How might bacteria contribute to endometriosis? To clarify I’m talking about a specific type of bacteria, called Gram-negative bacteria, which is a group of bacteria including E.coli, one of the better known species of bacteria. Why these organisms are important is because of something they secrete, namely lipopolysaccharides (LPS). LPS are essentially toxins the bacteria produce that are responsible for making you ill, but they are also powerful stimulants for inflammation and this is the key point of interest.

To start with we need to know which bacteria are normally present in the uterus and how this differs in women with endometriosis. A study published in 2014 investigated this very phenomena and found that several bacteria types, especially E.coli, were increased in the endometrium of women with endometriosis (see the figure below)

The solid white boxes represent the levels of micro-organisms found in the endometrium of women without endo, the dashed boxes represent the levels in women with endo.Figure source:

The solid white boxes represent the levels of micro-organisms found in the endometrium of women without endo, the dashed boxes represent the levels in women with endo.

What we can see from this is that there are several types of micro-organism found at increased levels in the endometrium of women with endometriosis, in particular a large increase in E.coli. Following on from this further studies found that LPS was found at a much higher concentration in the menstrual fluid and peritoneal fluid of women with endo as you can see if you click this link and look at figures C and D (the white bars represent the levels of LPS in women without endo, the black bars are women with endo). 

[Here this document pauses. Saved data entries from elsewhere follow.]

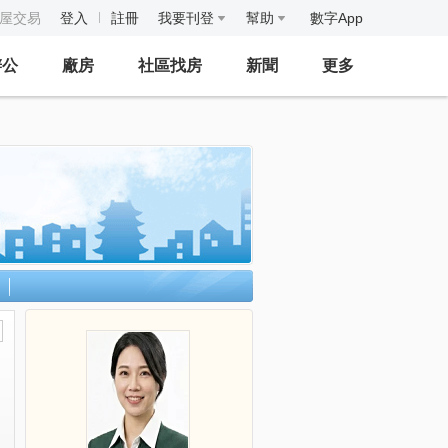
房屋交易
登入
註冊
我要刊登
幫助
數字App
辦公
廠房
社區找房
新聞
更多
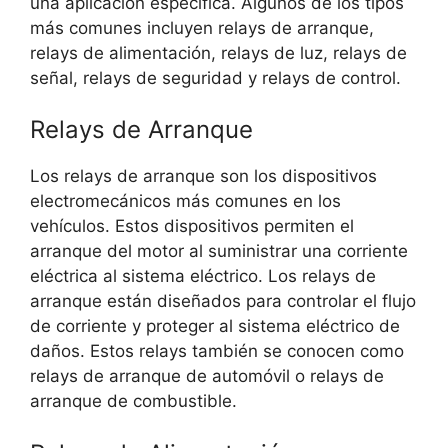
una aplicación específica. Algunos de los tipos
más comunes incluyen relays de arranque,
relays de alimentación, relays de luz, relays de
señal, relays de seguridad y relays de control.
Relays de Arranque
Los relays de arranque son los dispositivos
electromecánicos más comunes en los
vehículos. Estos dispositivos permiten el
arranque del motor al suministrar una corriente
eléctrica al sistema eléctrico. Los relays de
arranque están diseñados para controlar el flujo
de corriente y proteger al sistema eléctrico de
daños. Estos relays también se conocen como
relays de arranque de automóvil o relays de
arranque de combustible.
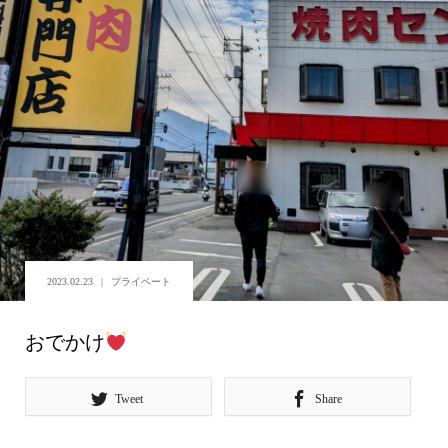
2023.02.23
プライベート
おでかけ
Tweet
Share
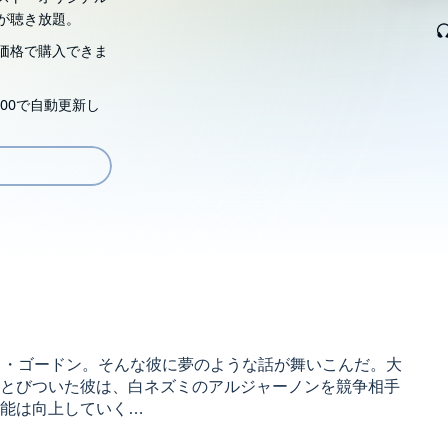
が聴き放題。
価格で購入できま
00で自動更新し
イ・ゴードン。そんな彼に夢のような話が舞いこんだ。大
とびついた彼は、白ネズミのアルジャーノンを競争相手
能は向上していく…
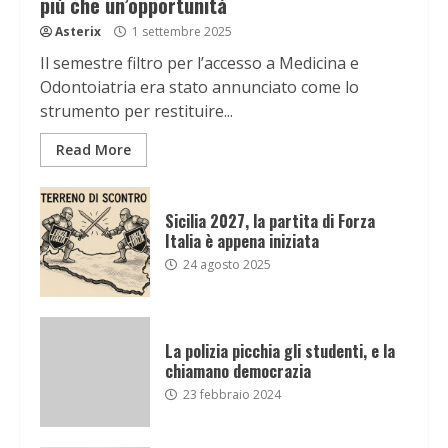
più che un’opportunità
Asterix
1 settembre 2025
Il semestre filtro per l’accesso a Medicina e
Odontoiatria era stato annunciato come lo
strumento per restituire...
Read More
Sicilia 2027, la partita di Forza
Italia è appena iniziata
24 agosto 2025
La polizia picchia gli studenti, e la
chiamano democrazia
23 febbraio 2024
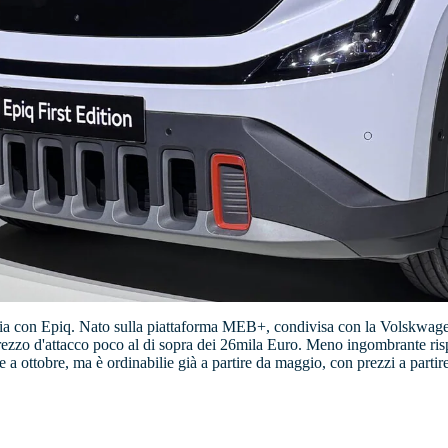
eria con Epiq. Nato sulla piattaforma MEB+, condivisa con la Volskwagen
 prezzo d'attacco poco al di sopra dei 26mila Euro. Meno ingombrante rispe
ie a ottobre, ma è ordinabilie già a partire da maggio, con prezzi a parti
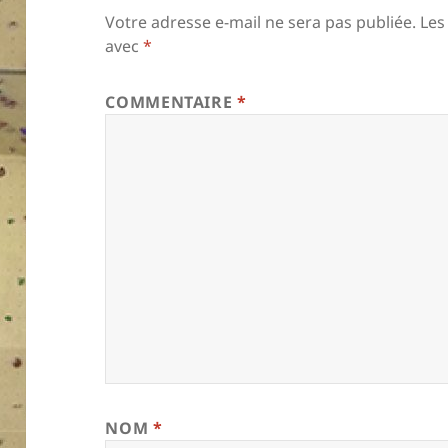
Votre adresse e-mail ne sera pas publiée.
Les
avec
*
COMMENTAIRE
*
NOM
*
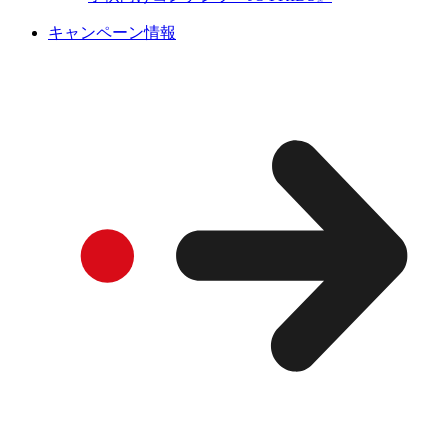
キャンペーン情報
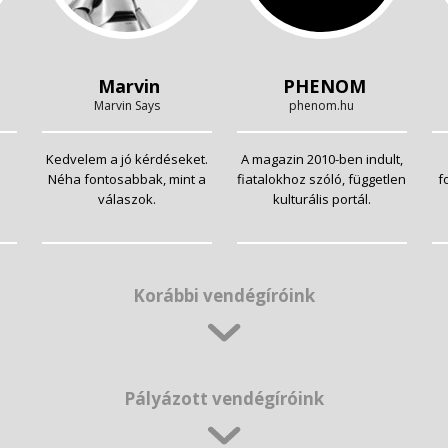
Marvin
PHENOM
Marvin Says
phenom.hu
Kedvelem a jó kérdéseket.
A magazin 2010-ben indult,
Néha fontosabbak, mint a
fiatalokhoz szóló, független
f
válaszok.
kulturális portál.
Korábbi vendégíróink
Pályázott vendégíróink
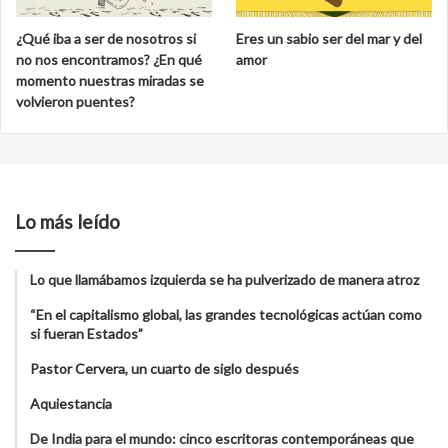
¿Qué iba a ser de nosotros si
Eres un sabio ser del mar y del
no nos encontramos? ¿En qué
amor
momento nuestras miradas se
volvieron puentes?
Lo más leído
Lo que llamábamos izquierda se ha pulverizado de manera atroz
“En el capitalismo global, las grandes tecnológicas actúan como
si fueran Estados”
Pastor Cervera, un cuarto de siglo después
Aquiestancia
De India para el mundo: cinco escritoras contemporáneas que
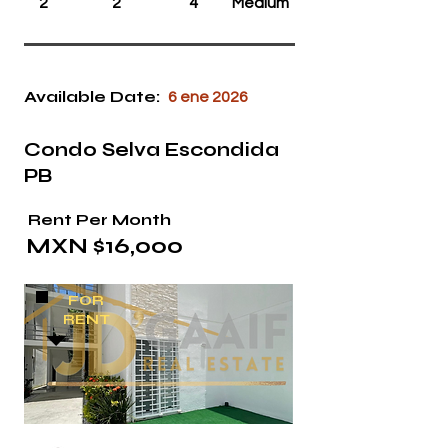
2
2
4
Medium
Available Date:
6 ene 2026
Condo Selva Escondida
PB
Rent Per Month
MXN $16,000
FOR
RENT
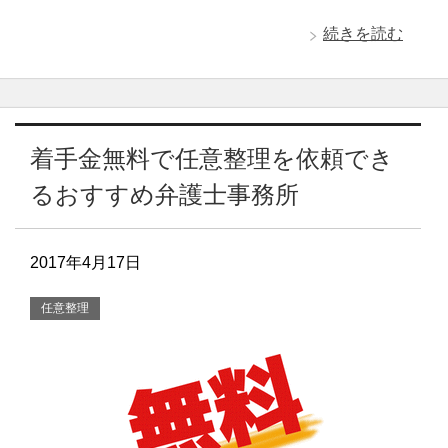
続きを読む
着手金無料で任意整理を依頼でき
るおすすめ弁護士事務所
2017年4月17日
任意整理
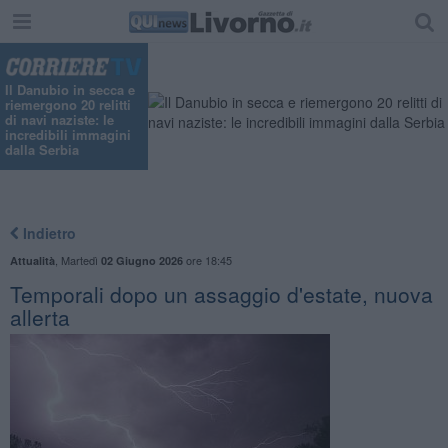
"
Il Danubio in secca e
riemergono 20 relitti
di navi naziste: le
incredibili immagini
dalla Serbia
Indietro
,
Martedì
ore 18:45
Attualità
02 Giugno 2026
Temporali dopo un assaggio d'estate, nuova
allerta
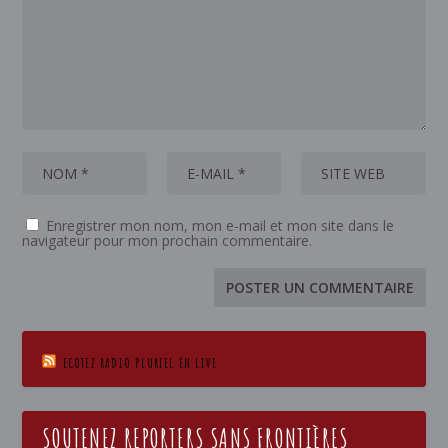
Enregistrer mon nom, mon e-mail et mon site dans le
navigateur pour mon prochain commentaire.
ECOTEZ RADIO PLURIEL EN LIVE
SOUTENEZ REPORTERS SANS FRONTIÈRES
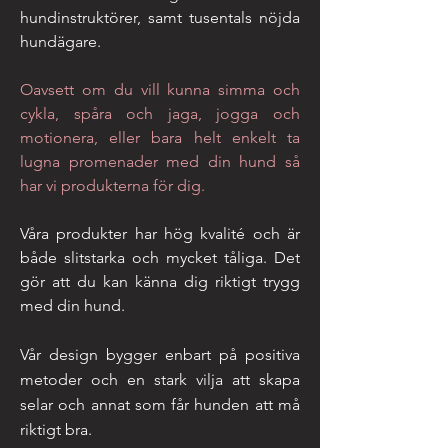
hundinstruktörer, samt tusentals nöjda
hundägare.
Oavsett om du vill kunna simma och
cykla, spåra och jaga, jogga och
motionera, eller bara helt enkelt ta
lugna promenader med din hund så
har vi produkterna för dig.
Våra produkter har hög kvalité och är
både slitstarka och mycket tåliga. Det
gör att du kan känna dig riktigt trygg
med din hund.
Vår design bygger enbart på
positiva
metoder och en stark vilja att skapa
selar och annat som får hunden att må
riktigt bra.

The increase in LPS in the menstrual fluid can be attributed to the increase in E.coli in the endometrium, but what about the peritoneal fluid? This can be explained by retrograde menstruation, where menstrual fluid is passed upwards through the fallopian tubes and out into the peritoneal cavity. Retrograde menstruation is a natural event in the female body during menstruation, occurring in as much as 90% of women and it was long thought that this was the root cause of endo, with endometrial cells shed during a period being passed into the peritoneal cavity where they implant and grow. This theory has since fell from favour somewhat as more evidence accumulates against it being the cause of endo, but there may be a role for retrograde menstruation in endometriosis, just perhaps not what was previously thought.

It seems plausible then that increased levels of E.coli in the endometrium lead to higher concentrations of LPS in the menstrual blood, which can get refluxed into the peritoneal cavity by retrograde menstruation, increasing the concentration of LPS in the peritoneal fluid, which can be in close/direct contact with endometriotic lesions. The next step is to assess what can happen when
LPS interacts with endometriosis.

Some studies have looked into this and found that LPS can stimulate endometriotic cells to release factors, like prostaglandin E2 (PGE2) and tumour necrosis factor (TNF╬▒)  which promote inflammation and stimulate pain signals (PGE2 has been implicated in a number of important facets for endometriosis survival including cell growth, inhibition cell destruction and hormone production). This would lead to a heightened inflammatory state around endometriotic lesions and in the normal endometrium, possibly contributing to symptoms frequently associated with endometriosis, such as chronic pelvic pain and excessively painful periods. The whole process can be summed up on the diagram below.

Original image from

The final question, which we don’t have an answer to yet, is why E.coli and other micro-organisms are increased in the endometrium of women with endo.  It may be due to alterations of vaginal acidity leading to easier colonisation of the uterus by bacteria, or dysfunction of the immune cells in the uterus of women with endo resulting in them not being able to keep micro-organisms in check? Also, what effect would restoring the normal balance of uterine micro-organisms have and how can this be achieved? There are a lot of issues that need to be addressed here, but hopefully this will be an area of investigation that yields positive results in terms of relief from painful symptoms.